The ancient Egyptians had a serious knowledge of geometry, but this knowledge consisted of practical methods based on testing and experimentation. For example, to calculate the area of a circle, they made a square whose length was eight times nine times the diameter of the circle. The area of this square was close enough to the area of the circle that they could detect no difference. Their method took the value of pi to be 3.16, a bit far from the real value of 3.14... but close enough for simple engineering. Much of what we know about ancient Egyptian mathematics comes from the Rhind papyrus, discovered in the middle of the 19th century and now held in the British Museum.
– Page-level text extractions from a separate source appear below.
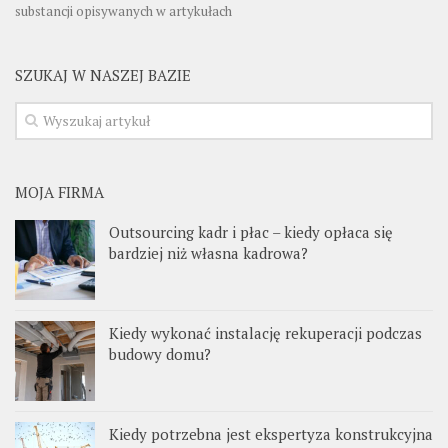
substancji opisywanych w artykułach
SZUKAJ W NASZEJ BAZIE
MOJA FIRMA
Outsourcing kadr i płac – kiedy opłaca się
bardziej niż własna kadrowa?
Kiedy wykonać instalację rekuperacji podczas
budowy domu?
Kiedy potrzebna jest ekspertyza konstrukcyjna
The ancient Babylonians also knew a lot about applied mathematics, including the Pythagorean theorem. During archaeological excavations in Nineveh, clay tablets have been discovered that contain triples of 3-4-5, 5-12-13 and relatively large numbers, all of which obey the Pythagorean theorem. As of 2006, some 960 tablets have been analyzed.
Elements
Euclid was not the first to produce many of the ideas in the Elements. His contributions were fourfold:
- He collected important mathematical and geometrical information in a single book. Elements was a textbook rather than a reference book, so it does not contain everything known.
- Euclid gave definitions, postulates and axioms. He called axioms "common ideas".
- He presented geometry as an axiomatic system: Every statement was either an axiom, a postulate, or a statement proved in clear logical steps from axioms and postulates.
- He presented his own original discoveries, such as the first known proof of the infinite number of prime numbers.
The Elements consists of 13 sub-chapters divided into 3 main parts: (often each part is called a "book").
- Section 1-6: Plane geometry
- Chapters 7-10: Arithmetic and number theory
- Chapters 11-13: Solid geometry
Each chapter starts with definitions. Section 1 specifically includes postulates and "common ideas" (axioms). Examples are as follows:
Definition: "A point is something that has no parts."
Postulate: "Draw a straight line from any point to any other point" (This is Euclid's way of saying that a straight line exists).
Common idea: "Things that are equal to the same thing are also equal to each other."
If the ideas seem self-evident, this is what must be done. Euclid wanted to build his geometry on ideas so obvious that no one could logically doubt them. From his definitions, postulates and common ideas, Euclid deduces the rest of geometry. His geometry defines the normal space we see around us. Modern 'non-Euclidean' geometry describes space at speeds close to the speed of light or at astronomical distances bent by gravity.
Other Works of Euclid
About half of Euclid's works are lost. The only reason we know about them is that ancient authors refer to them. His missing works include books on conic geometry, logical errors and porisms. We are not sure what porisms are. Euclid's extant works are Elements, Data, Division of Geometric Figures, Phenomena and Optics. In his book on Optics, Euclid defends the same theory of vision as the Christian philosopher St. Augustine.
Euclid's Effect
From ancient times until the late 19th century, people recognized the book of Elements as a perfect example of correct reasoning. The Elements went through more than a thousand editions, making it one of the most popular books after the Bible. In the 17th century, the Dutch philosopher Baruch de Spinoza wrote his Ethics, using the same form of definitions, postulates, axioms and proofs from the Elements as his model. In the 20th century Austrian economist Ludwig von Mises adopted Euclid's axiomatic method in his book on economics, Human Action.